On May 23, Dan was driving across a river bridge when he looked forward and saw nothing ahead of him except a huge puff of dust.
A 160-foot section of a major river bridge on Interstate 5 had collapsed in front of Dan's eyes after a truck's drilling equipment load bumped against the framework of the bridge. Fortunately, no one was killed and Dan was able to escape with minor injuries.
The bridge served as a crucial link in a transportation route from British Columbia to California that more than 71,000 drivers travel across each day. Unfortunately, put in the context of this nation's declining infrastructure, the only thing surprising about the bridge collapse was that it didn't result in any fatalities.
According to the AP, the bridge was built in 1955 and had a poor sufficiency rating of 57.4 out of 100. What's more alarming is the fact that there are 759 more bridges in Washington state alone that currently have worse sufficiency ratings. Across the nation, there are 66,749 structurally deficient and 84,748 functionally obsolete bridges, adding up to about a quarter of all bridges in the U.S. Structurally deficient bridges have one or more major defects yet are still traveled across by 283 million people every day. Functionally obsolete bridges are ones built to out-of-date standards that should be updated. Many of these older bridges also make up the 18,000 fracture-critical bridges in the U.S. These bridges lack redundancy, which means that failure of a single bridge component could cause the bridge to collapse. The I-5 river bridge was fracture-critical.
Now consider this: bridges are actually bright spots in the U.S. infrastructure. In the 2013 American Society of Civil Engineers Report Card, bridges were given a C+ rating, the second highest out of 16 categories (lower only than solid waste). Overall, the U.S. infrastructure received a D+ rating, with such critical categories as aviation, roads, and drinking water receiving significantly lower grades (D's) than bridges.
The subpar state of this country's infrastructure is racking up significant economic costs. According to the FAA, the national cost of air congestion was $22B in 2012 and is expected to skyrocket to $63B in 2030 if the nation's airports continue to be overextended. Similarly, congestion on urban highways costs the economy $101B annually in lost productivity and fuel. Much of the drinking water infrastructure of the U.S. needs to be replaced/updated, with an estimated 240,000 water main breaks per year. The list of improvements needed goes on: the report also noted that nearly 14,000 have been classified as "high hazard" (failure is anticipated to cause a loss of life).
In fact, if the government doesn't increase infrastructure investment, inefficiencies will add up to cost significantly more than the actual investment costs. According to the American Society of Civil Engineers, if the U.S. doesn't invest an additional $157 billion per year in infrastructure between now and 2020, "the nation will lose $3.1 trillion in GNP (gross national product), $1.1 trillion in trade, a $3,100 per year drop in personal disposable income, $2.4 trillion in lost consumer spending, and a little over 3.1 million jobs."
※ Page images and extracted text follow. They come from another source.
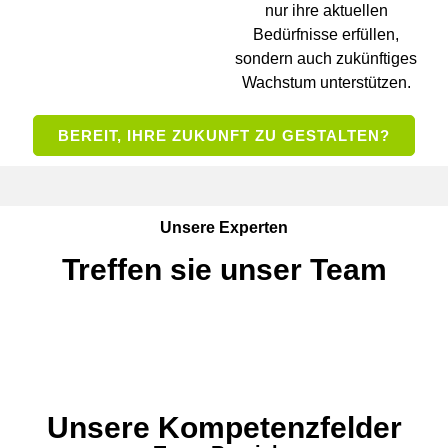
nur ihre aktuellen
Bedürfnisse erfüllen,
sondern auch zukünftiges
Wachstum unterstützen.
BEREIT, IHRE ZUKUNFT ZU GESTALTEN?
Unsere Experten
Treffen sie unser Team
Unsere Kompetenzfelder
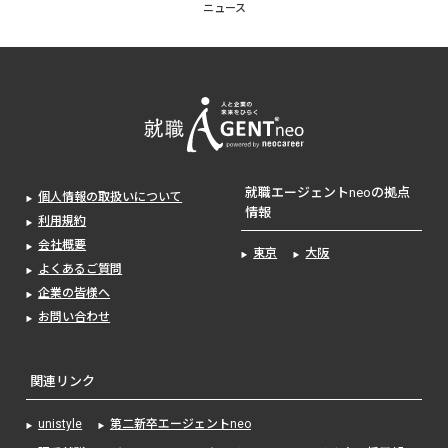
ニュース
就職エージェントneoの拠点
個人情報の取扱いについて
情報
利用規約
会社概要
東京
大阪
よくあるご質問
企業の皆様へ
お問い合わせ
関連リンク
unistyle
第二新卒エージェントneo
The U.S. is in dire need of infrastructure investment and now's the ideal time for the government to invest in this nation's infrastructure. Although the U.S. economy is rebounding, it has by no means fully recovered from the Great Recession. Significant government investment in infrastructure will boost short-run aggregate demand in the economy and facilitate the recovery. Moreover, this investment also has the potential to support medium-run and long-run economic activity through expanding the economy's productive capacity.
If the U.S. government does invest in infrastructure, it would be utilizing an extremely effective form of government stimulus. A study from the Federal Reserve Bank of San Francisco shows that the infrastructure fiscal multiplier is approximately two: every dollar of infrastructure spending boosts economic output by two dollars. Moreover, the study notes that the fiscal multiplier increases significantly during economic downturns, with infrastructure spending in 2009 and 2010 having an economic effect four times larger than normal. Considering that this economy is still digging itself out of such a downturn, constructive investments by the government in the crucial foundations of our economy should be welcomed.
But they're not. Despite the apparent benefits, partisan gridlock has stalled progress in infrastructure investment. The Highway Trust Fund, which provides federal construction aid to states, is projected to go broke next year. Here's some perspective on U.S. public construction spending as a percentage of GDP, courtesy of Business Insider's Joe Wiesenthal:
As a percentage of GDP, U.S. public construction spending is at its lowest point in more than 20 years at a time when bridges and highways should be repaired, not breaking into pieces.
To put this in a global perspective, the rest of the developed world spends an average of 52.7% on transportation infrastructure than the U.S. As a result, according to the World Economic Forum, the U.S. has slid from fifth in 2002 to 25th in the world in terms of infrastructure quality.
We need to change this. A boon in infrastructure investment by the government will be a benefit to all Americans, a public good that will help strengthen this country's long-term economic outlook. Now's the right time to invest in the lifeline of this country. If we don't, we too will look forward one day and see nothing except a puff of dust.